Your answer should be one number: how many lines below hold the word "status".

---- DATA TO USE

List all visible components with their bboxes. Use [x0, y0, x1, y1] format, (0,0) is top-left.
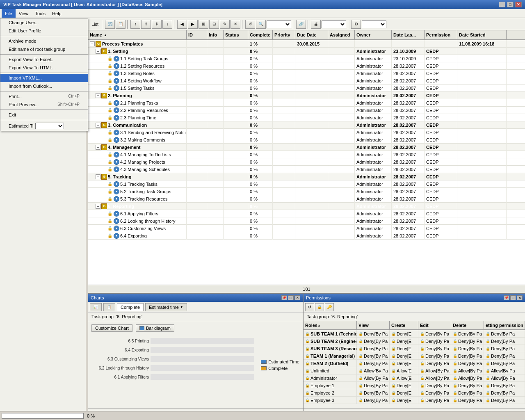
- task-row[interactable]: −GProcess Templates1 %30.08.201511.08.20…: [88, 40, 525, 48]
- menu-edit-user-profile[interactable]: Edit User Profile: [0, 27, 88, 35]
- task-row[interactable]: 🔒●4.1 Managing To Do Lists0 %Administrat…: [88, 151, 525, 158]
- toolbar-select[interactable]: [267, 20, 291, 28]
- menu-tools[interactable]: Tools: [32, 9, 49, 18]
- perm-col-roles[interactable]: Roles ▲: [304, 321, 357, 329]
- perm-row[interactable]: 🔒Employee 2🔒Deny[By Pa🔒Deny[E🔒Deny[By Pa…: [304, 389, 525, 397]
- col-header-datestarted[interactable]: Date Started: [457, 30, 507, 39]
- expand-icon[interactable]: −: [96, 123, 100, 128]
- toolbar-btn-9[interactable]: 🔍: [256, 20, 266, 29]
- perm-btn-1[interactable]: ↺: [305, 303, 314, 311]
- task-row[interactable]: 🔒●4.3 Managing Schedules0 %Administrator…: [88, 166, 525, 173]
- expand-icon[interactable]: −: [96, 204, 100, 209]
- perm-btn-2[interactable]: 🔒: [315, 303, 324, 311]
- expand-icon[interactable]: −: [96, 49, 100, 54]
- toolbar-btn-2[interactable]: 📋: [116, 20, 126, 29]
- task-row[interactable]: −G5. Tracking0 %Administrator28.02.2007C…: [88, 173, 525, 180]
- col-header-complete[interactable]: Complete: [248, 30, 273, 39]
- toolbar-select2[interactable]: [322, 20, 346, 28]
- perm-row[interactable]: 🔒TEAM 1 (Managerial)🔒Deny[By Pa🔒Deny[E🔒D…: [304, 352, 525, 360]
- menu-print[interactable]: Print...Ctrl+P: [0, 92, 88, 100]
- task-row[interactable]: 🔒●1.3 Setting Roles0 %Administrator28.02…: [88, 70, 525, 77]
- menu-change-user[interactable]: Change User...: [0, 18, 88, 27]
- toolbar-select3[interactable]: [362, 20, 386, 28]
- menu-export-html[interactable]: Export View To HTML...: [0, 64, 88, 72]
- col-header-priority[interactable]: Priority: [273, 30, 295, 39]
- perm-col-delete[interactable]: Delete: [451, 321, 484, 329]
- perm-row[interactable]: 🔒Employee 1🔒Deny[By Pa🔒Deny[E🔒Deny[By Pa…: [304, 382, 525, 389]
- perm-row[interactable]: 🔒SUB TEAM 1 (Technicians)🔒Deny[By Pa🔒Den…: [304, 330, 525, 338]
- chart-tab-icon1[interactable]: 📊: [90, 303, 102, 311]
- task-row[interactable]: −G1. Setting0 %Administrator23.10.2009CE…: [88, 48, 525, 55]
- charts-close-btn[interactable]: ✕: [294, 295, 300, 300]
- perm-max-btn[interactable]: □: [510, 295, 516, 300]
- menu-print-preview[interactable]: Print Preview...Shift+Ctrl+P: [0, 100, 88, 109]
- minimize-btn[interactable]: _: [499, 2, 505, 7]
- col-header-owner[interactable]: Owner: [355, 30, 392, 39]
- task-row[interactable]: 🔒●1.2 Setting Resources0 %Administrator2…: [88, 62, 525, 70]
- expand-icon[interactable]: −: [90, 41, 95, 46]
- perm-btn-3[interactable]: 🔑: [325, 303, 334, 311]
- charts-pin-btn[interactable]: 📌: [281, 295, 287, 300]
- toolbar-refresh[interactable]: ↺: [245, 20, 255, 29]
- chart-tab-complete[interactable]: Complete: [117, 303, 144, 311]
- perm-close-btn[interactable]: ✕: [517, 295, 523, 300]
- task-row[interactable]: −G3. Communication0 %Administrator28.02.…: [88, 121, 525, 129]
- menu-export-excel[interactable]: Export View To Excel...: [0, 55, 88, 64]
- toolbar-btn-up1[interactable]: ↑: [130, 20, 140, 29]
- task-row[interactable]: 🔒●1.1 Setting Task Groups0 %Administrato…: [88, 55, 525, 62]
- menu-import-vpxml[interactable]: Import VPXML...: [0, 74, 88, 82]
- col-header-perm[interactable]: Permission: [425, 30, 457, 39]
- menu-estimated-ti[interactable]: Estimated Ti: [0, 121, 88, 131]
- toolbar-btn-6[interactable]: ⊟: [209, 20, 219, 29]
- menu-file[interactable]: File: [2, 9, 16, 18]
- toolbar-btn-8[interactable]: ✕: [231, 20, 240, 29]
- menu-view[interactable]: View: [16, 9, 32, 18]
- expand-icon[interactable]: −: [96, 174, 100, 179]
- col-header-info[interactable]: Info: [207, 30, 224, 39]
- toolbar-btn-down1[interactable]: ⇓: [152, 20, 162, 29]
- task-row[interactable]: 🔒●5.3 Tracking Resources0 %Administrator…: [88, 195, 525, 203]
- toolbar-btn-1[interactable]: 🔄: [105, 20, 115, 29]
- toolbar-btn-down2[interactable]: ↓: [162, 20, 172, 29]
- chart-tab-estimated[interactable]: Estimated time ▼: [145, 303, 187, 311]
- task-row[interactable]: 🔒●2.3 Planning Time0 %Administrator28.02…: [88, 114, 525, 121]
- perm-row[interactable]: 🔒Unlimited🔒Allow[By Pa🔒Allow[E🔒Allow[By …: [304, 367, 525, 374]
- task-row[interactable]: 🔒●2.2 Planning Resources0 %Administrator…: [88, 107, 525, 114]
- task-row[interactable]: 🔒●5.1 Tracking Tasks0 %Administrator28.0…: [88, 180, 525, 188]
- task-row[interactable]: −G2. Planning0 %Administrator28.02.2007C…: [88, 92, 525, 99]
- col-header-id[interactable]: ID: [187, 30, 207, 39]
- perm-row[interactable]: 🔒SUB TEAM 2 (Engineers)🔒Deny[By Pa🔒Deny[…: [304, 338, 525, 345]
- toolbar-btn-3[interactable]: ◀: [177, 20, 187, 29]
- toolbar-btn-5[interactable]: ⊞: [199, 20, 208, 29]
- menu-import-outlook[interactable]: Import from Outlook...: [0, 82, 88, 90]
- expand-icon[interactable]: −: [96, 93, 100, 98]
- toolbar-print[interactable]: 🖨: [311, 20, 321, 29]
- task-row[interactable]: 🔒●6.4 Exporting0 %Administrator28.02.200…: [88, 232, 525, 240]
- menu-exit[interactable]: Exit: [0, 111, 88, 119]
- estimated-ti-select[interactable]: [35, 123, 64, 129]
- col-header-duedate[interactable]: Due Date: [295, 30, 328, 39]
- toolbar-btn-7[interactable]: ✎: [220, 20, 230, 29]
- col-header-lastmod[interactable]: Date Las...: [392, 30, 425, 39]
- task-row[interactable]: 🔒●4.2 Managing Projects0 %Administrator2…: [88, 158, 525, 166]
- menu-archive-mode[interactable]: Archive mode: [0, 37, 88, 45]
- task-row[interactable]: 🔒●1.5 Setting Tasks0 %Administrator28.02…: [88, 84, 525, 92]
- task-row[interactable]: 🔒●3.2 Making Comments0 %Administrator28.…: [88, 136, 525, 144]
- customize-chart-btn[interactable]: Customize Chart: [91, 324, 132, 332]
- col-header-name[interactable]: Name▲: [88, 30, 187, 39]
- task-row[interactable]: 🔒●6.3 Customizing Views0 %Administrator2…: [88, 225, 525, 232]
- charts-max-btn[interactable]: □: [288, 295, 294, 300]
- task-row[interactable]: −G4. Management0 %Administrator28.02.200…: [88, 144, 525, 151]
- perm-pin-btn[interactable]: 📌: [504, 295, 509, 300]
- maximize-btn[interactable]: □: [507, 2, 514, 7]
- toolbar-btn-4[interactable]: ▶: [188, 20, 198, 29]
- close-btn[interactable]: ✕: [515, 2, 522, 7]
- perm-row[interactable]: 🔒Employee 3🔒Deny[By Pa🔒Deny[E🔒Deny[By Pa…: [304, 397, 525, 404]
- task-row[interactable]: 🔒●1.4 Setting Workflow0 %Administrator28…: [88, 77, 525, 84]
- task-row[interactable]: 🔒●3.1 Sending and Receiving Notifi0 %Adm…: [88, 129, 525, 136]
- col-header-status[interactable]: Status: [224, 30, 248, 39]
- task-row[interactable]: 🔒●2.1 Planning Tasks0 %Administrator28.0…: [88, 99, 525, 107]
- bar-diagram-btn[interactable]: Bar diagram: [136, 324, 174, 332]
- menu-help[interactable]: Help: [49, 9, 65, 18]
- perm-row[interactable]: 🔒TEAM 2 (Outfield)🔒Deny[By Pa🔒Deny[E🔒Den…: [304, 360, 525, 367]
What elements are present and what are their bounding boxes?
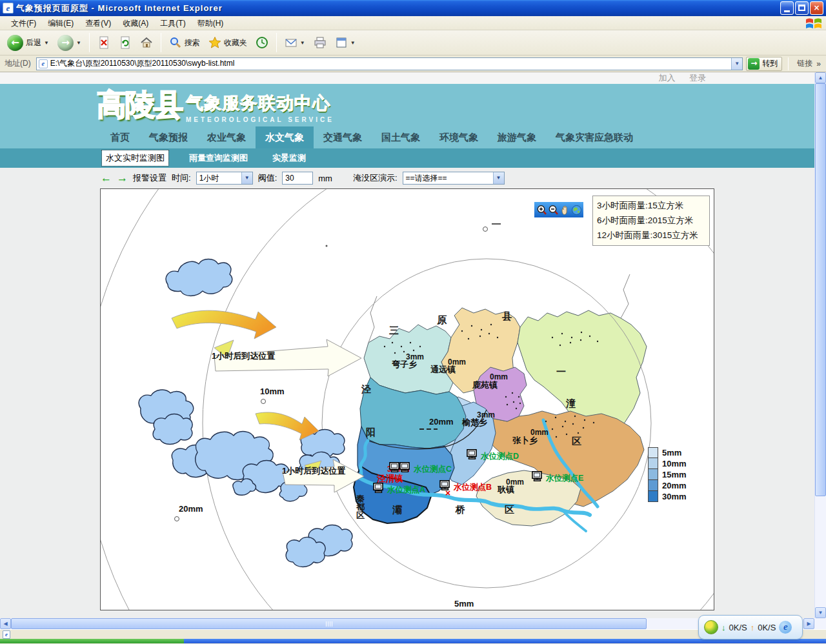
print-button[interactable] <box>310 35 330 50</box>
edit-button[interactable]: ▼ <box>332 35 359 50</box>
site-logo: 高陵县 气象服务联动中心 METEOROLOGICAL SERVICE <box>97 86 334 123</box>
address-dropdown-icon[interactable]: ▼ <box>731 58 742 70</box>
login-link[interactable]: 登录 <box>689 73 706 83</box>
zoom-in-icon[interactable] <box>536 205 547 216</box>
chevron-down-icon[interactable]: ▼ <box>493 172 504 184</box>
prev-arrow-icon[interactable]: ← <box>101 172 112 185</box>
go-button[interactable]: → 转到 <box>746 57 782 71</box>
history-button[interactable] <box>252 35 272 50</box>
nav-traffic[interactable]: 交通气象 <box>314 126 372 148</box>
nav-disaster-emergency[interactable]: 气象灾害应急联动 <box>546 126 643 148</box>
edit-icon <box>335 36 348 49</box>
search-button[interactable]: 搜索 <box>166 35 203 50</box>
nav-hydrology[interactable]: 水文气象 <box>256 126 314 148</box>
station-label: 水位测点C <box>413 465 452 474</box>
threshold-input[interactable] <box>282 172 313 185</box>
home-button[interactable] <box>137 35 156 50</box>
area-rainfall-infobox: 3小时面雨量:15立方米 6小时面雨量:2015立方米 12小时面雨量:3015… <box>592 196 710 246</box>
download-speed: 0K/S <box>729 623 747 632</box>
rainfall-12h: 12小时面雨量:3015立方米 <box>597 230 705 241</box>
station-d[interactable]: 水位测点D <box>467 450 519 461</box>
upload-arrow-icon: ↑ <box>750 623 755 632</box>
favorites-button[interactable]: 收藏夹 <box>205 35 250 50</box>
nav-land[interactable]: 国土气象 <box>372 126 430 148</box>
menu-help[interactable]: 帮助(H) <box>192 17 230 30</box>
home-icon <box>140 36 153 49</box>
station-icon <box>390 463 399 472</box>
menu-view[interactable]: 查看(V) <box>79 17 117 30</box>
status-page-icon: e <box>3 630 10 639</box>
start-button-edge[interactable] <box>0 639 184 643</box>
time-select[interactable]: 1小时 ▼ <box>196 172 253 185</box>
refresh-button[interactable] <box>116 35 135 50</box>
station-e[interactable]: 水位测点E <box>532 472 583 483</box>
subnav-rain-query[interactable]: 雨量查询监测图 <box>185 150 252 166</box>
address-input[interactable]: e E:\气象台\原型20110530\原型20110530\swyb-list… <box>36 57 743 70</box>
window-title: 气象预报页面原型 - Microsoft Internet Explorer <box>16 3 780 14</box>
scroll-down-icon[interactable]: ▼ <box>815 607 826 618</box>
network-speed-widget[interactable]: ↓ 0K/S ↑ 0K/S e <box>698 615 803 639</box>
rainfall-6h: 6小时面雨量:2015立方米 <box>597 215 705 226</box>
back-dropdown-icon[interactable]: ▼ <box>44 40 49 46</box>
chevron-down-icon[interactable]: ▼ <box>241 172 252 184</box>
threshold-unit: mm <box>318 174 332 183</box>
forward-dropdown-icon[interactable]: ▼ <box>76 40 81 46</box>
svg-text:区: 区 <box>356 510 365 520</box>
nav-home[interactable]: 首页 <box>101 126 139 148</box>
scroll-up-icon[interactable]: ▲ <box>815 72 826 83</box>
mail-button[interactable]: ▼ <box>281 35 308 50</box>
station-icon <box>532 472 541 481</box>
close-button[interactable]: × <box>810 1 823 15</box>
svg-text:通远镇: 通远镇 <box>430 365 456 374</box>
menu-file[interactable]: 文件(F) <box>5 17 42 30</box>
vertical-scroll-thumb[interactable] <box>815 83 826 496</box>
legend-item: 30mm <box>648 491 687 502</box>
svg-text:原: 原 <box>436 314 447 325</box>
security-orb-icon <box>704 620 718 634</box>
minimize-button[interactable] <box>780 1 794 15</box>
mail-dropdown-icon[interactable]: ▼ <box>300 40 305 46</box>
nav-environment[interactable]: 环境气象 <box>430 126 488 148</box>
svg-text:张卜乡: 张卜乡 <box>512 436 538 445</box>
wind-arrow-icon <box>172 310 276 339</box>
pan-hand-icon[interactable] <box>559 205 570 216</box>
back-button[interactable]: ← 后退 ▼ <box>4 34 52 52</box>
forecast-arrow-label: 1小时后到达位置 <box>282 466 345 476</box>
menu-edit[interactable]: 编辑(E) <box>42 17 79 30</box>
favorites-star-icon <box>208 36 221 49</box>
rainfall-3h: 3小时面雨量:15立方米 <box>597 200 705 212</box>
windows-taskbar <box>0 639 826 643</box>
hydrology-map[interactable]: 1小时后到达位置 1小时后到达位置 10mm 20mm 20mm 5mm <box>100 188 714 610</box>
links-more-icon[interactable]: » <box>816 59 821 68</box>
title-bar: e 气象预报页面原型 - Microsoft Internet Explorer… <box>0 0 826 16</box>
vertical-scrollbar[interactable]: ▲ ▼ <box>814 72 826 618</box>
nav-weather-forecast[interactable]: 气象预报 <box>139 126 197 148</box>
forward-button[interactable]: → ▼ <box>54 34 85 52</box>
logo-subtitle: METEOROLOGICAL SERVICE <box>186 116 334 123</box>
station-a[interactable]: 水位测点A <box>374 483 425 494</box>
scroll-left-icon[interactable]: ◀ <box>0 618 11 629</box>
svg-text:桥: 桥 <box>455 504 465 515</box>
nav-tourism[interactable]: 旅游气象 <box>488 126 546 148</box>
horizontal-scroll-thumb[interactable] <box>11 618 647 629</box>
join-link[interactable]: 加入 <box>658 73 675 83</box>
scroll-right-icon[interactable]: ▶ <box>803 618 814 629</box>
edit-dropdown-icon[interactable]: ▼ <box>350 40 356 46</box>
nav-agriculture[interactable]: 农业气象 <box>197 126 256 148</box>
stop-button[interactable] <box>94 35 114 50</box>
maximize-button[interactable] <box>795 1 809 15</box>
next-arrow-icon[interactable]: → <box>117 172 128 185</box>
horizontal-scrollbar[interactable]: ◀ ▶ <box>0 618 814 629</box>
flood-demo-select[interactable]: ==请选择== ▼ <box>403 172 505 185</box>
menu-tools[interactable]: 工具(T) <box>154 17 191 30</box>
alarm-settings-label: 报警设置 <box>133 172 166 184</box>
stop-icon <box>97 36 110 49</box>
globe-icon[interactable] <box>571 205 582 216</box>
subnav-realtime-monitor[interactable]: 水文实时监测图 <box>102 150 168 166</box>
zoom-out-icon[interactable] <box>548 205 559 216</box>
logo-title: 气象服务联动中心 <box>186 92 334 115</box>
links-button[interactable]: 链接 » <box>794 58 823 69</box>
menu-favorites[interactable]: 收藏(A) <box>117 17 154 30</box>
site-header: 高陵县 气象服务联动中心 METEOROLOGICAL SERVICE <box>0 84 814 126</box>
subnav-live-view[interactable]: 实景监测 <box>268 150 310 166</box>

--------

● **ANSWER TO THIS PROBLEM**: 2